Li Yi, Zhang Luming, Shao Lin
IEEE Trans Neural Netw Learn Syst. 2025 Feb;36(2):3384-3395. doi: 10.1109/TNNLS.2024.3349515. Epub 2025 Feb 6.
There are hundreds of high- and low-altitude earth observation satellites that asynchronously capture massive-scale aerial photographs every day.

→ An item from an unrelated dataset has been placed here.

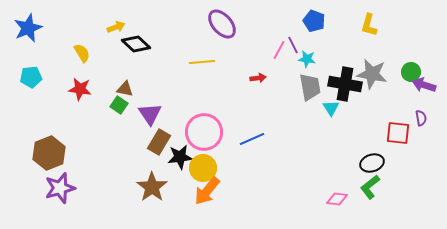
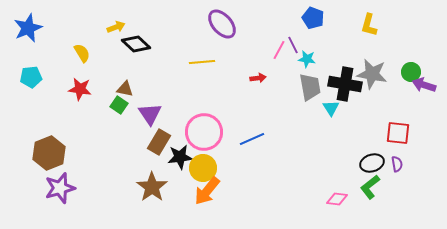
blue pentagon: moved 1 px left, 3 px up
purple semicircle: moved 24 px left, 46 px down
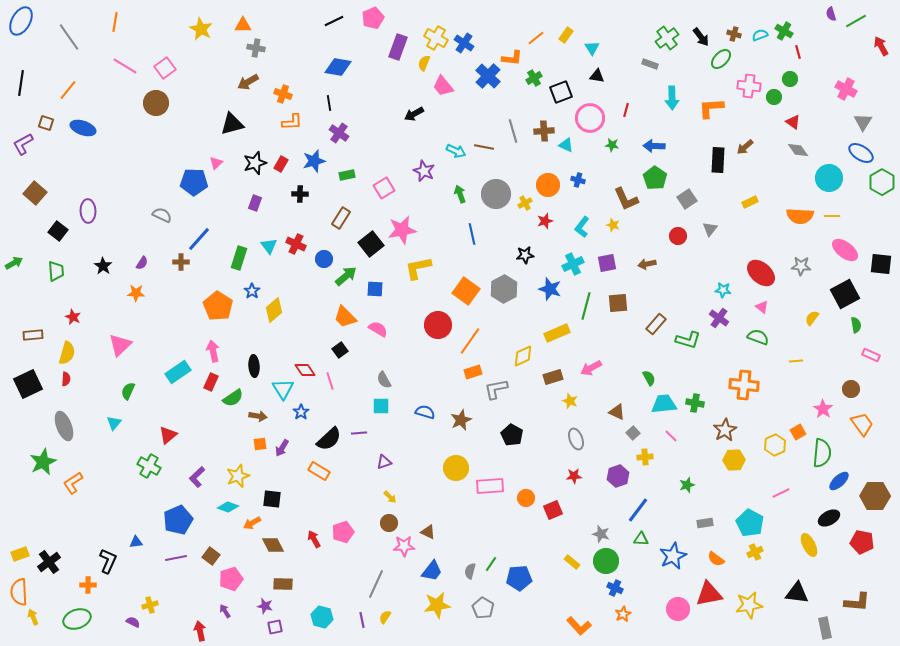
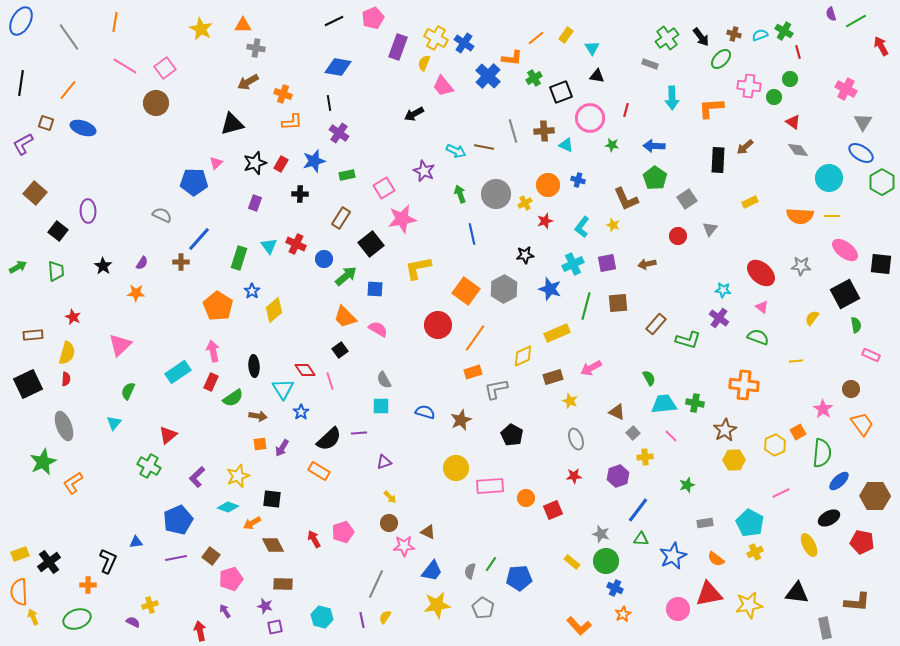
pink star at (402, 230): moved 11 px up
green arrow at (14, 263): moved 4 px right, 4 px down
orange line at (470, 341): moved 5 px right, 3 px up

Generally, high-altitude satellites take low-resolution (LR) aerial pictures, each covering a considerably large area. In contrast, low-altitude satellites capture high-resolution (HR) aerial photos, each depicting a relatively small area. Accurately discovering the semantics of LR aerial photos is an indispensable technique in computer vision. Nevertheless, it is also a challenging task due to: 1) the difficulty to characterize human hierarchical visual perception and 2) the intolerable human resources to label sufficient training data. To handle these problems, a novel cross-resolution perceptual knowledge propagation (CPKP) framework is proposed, focusing on adapting the visual perceptual experiences deeply learned from HR aerial photos to categorize LR ones. Specifically, by mimicking the human vision system, a novel low-rank model is designed to decompose each LR aerial photo into multiple visually/semantically salient foreground regions coupled with the background nonsalient regions. This model can: 1) produce a gaze-shifting path (GSP) simulating human gaze behavior and 2) engineer the deep feature for each GSP. Afterward, a kernel-induced feature selection (FS) algorithm is formulated to obtain a succinct set of deep GSP features discriminative across LR and HR aerial photos. Based on the selected features, the labels from LR and HR aerial photos are collaboratively utilized to train a linear classifier for categorizing LR ones. It is worth emphasizing that, such a CPKP mechanism can effectively optimize the linear classifier training, as labels of HR aerial photos are acquired more conveniently in practice. Comprehensive visualization results and comparative study have validated the superiority of our approach.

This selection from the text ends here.